Venting Variety: Boiler Ventilation Systems Are Evolving Beyond AL29-4C
Examining multiple options, including 316L, polypropylene, and more.
Things are changing in the world of venting for condensing boilers. For many years, the choice for venting high-efficiency appliances was limited to AL29-4C stainless steel. AL29-4C was first used in the early 1980s by the power generation industry for condenser tubing and a little later for vent pipe for Category II, III, and IV gas-burning appliances. Now, in addition to AL29-4C, there are other options available, such as 316L stainless and polypropylene vent systems, for the same Category II, III, and IV gas burning appliances. Both of these new options have proven records, as they have been used for 30-plus years in Europe for venting condensing appliances in addition to being used for internal components in appliances by many OEMs. In most cases, 316L was the only option for venting condensing appliances in Europe prior to the arrival of polypropylene.
It is only recently that these new options are being included in appliance manufacturers’ installation instructions in addition to being identified in project specifications.
The 316L option is a great, low-cost alternative to AL29-4C as it is readily available almost everywhere AL29-4C venting is sold. 316L is also a great option for multi-fuel appliances capable of burning either gas or oil. 316L has been used as the default material in all-fuel applications, chimney relining, and Class A chimneys due to its excellent corrosion-resistance in a wide variety of environments. 316L has earned its reputation based on extensive usage in coastal or marine environments, where it is able to withstand the external corrosive severity inherent in that part of the world.

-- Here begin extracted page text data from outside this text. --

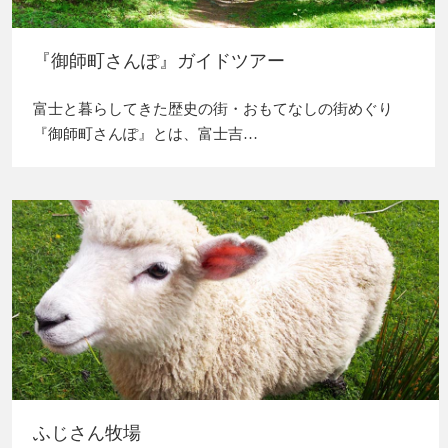
『御師町さんぽ』ガイドツアー
富士と暮らしてきた歴史の街・おもてなしの街めぐり
『御師町さんぽ』とは、富士吉…
ふじさん牧場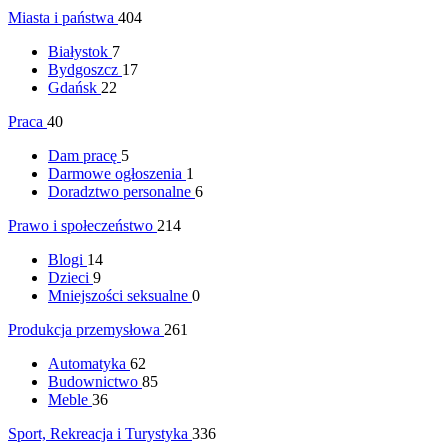
Miasta i państwa
404
Białystok
7
Bydgoszcz
17
Gdańsk
22
Praca
40
Dam pracę
5
Darmowe ogłoszenia
1
Doradztwo personalne
6
Prawo i społeczeństwo
214
Blogi
14
Dzieci
9
Mniejszości seksualne
0
Produkcja przemysłowa
261
Automatyka
62
Budownictwo
85
Meble
36
Sport, Rekreacja i Turystyka
336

Polypropylene is another vent material that has gained global acceptance and increased usage. It has often been called the “steel” of the plastics industry. Having a temperature rating of 230°F/110°C for flue gases, polypropylene offers a more environmentally friendly option to other plastic materials currently used as venting on appliances and furnaces. An additional benefit of polypropylene is that it is lightweight when compared to comparable metal venting options and faster to install when compared to comparable plastic venting options. The various polypropylene systems are gasketed and have mechanical locking mechanisms as part of their product listing approval. Therefore, the learning curve for those who are used to installing stainless steel systems for special gas vent applications is negligible. The other time-saving advantage of polypropylene systems over other plastic vent materials is the lack of glue and sealants required to make proper connections. By not using glues or adhesives to make proper gas- and liquid-tight joint connections, installations are cleaner and can be completed quicker. An even more significant selling point is the fact that there is not any required cure time. Therefore, system startups can be executed immediately rather than a day or two later. An important point to remember when using polypropylene is that it is susceptible to UV degradation. Outdoor venting needs to contain specific polypropylene components that have been treated to be UV-resistant.
We have all heard that life is about choices, and this is now equally true for venting high-efficiency appliances. Being thoroughly aware of all the benefits and advantages of each of the three vent materials will equip you to make the best choice for your application every time.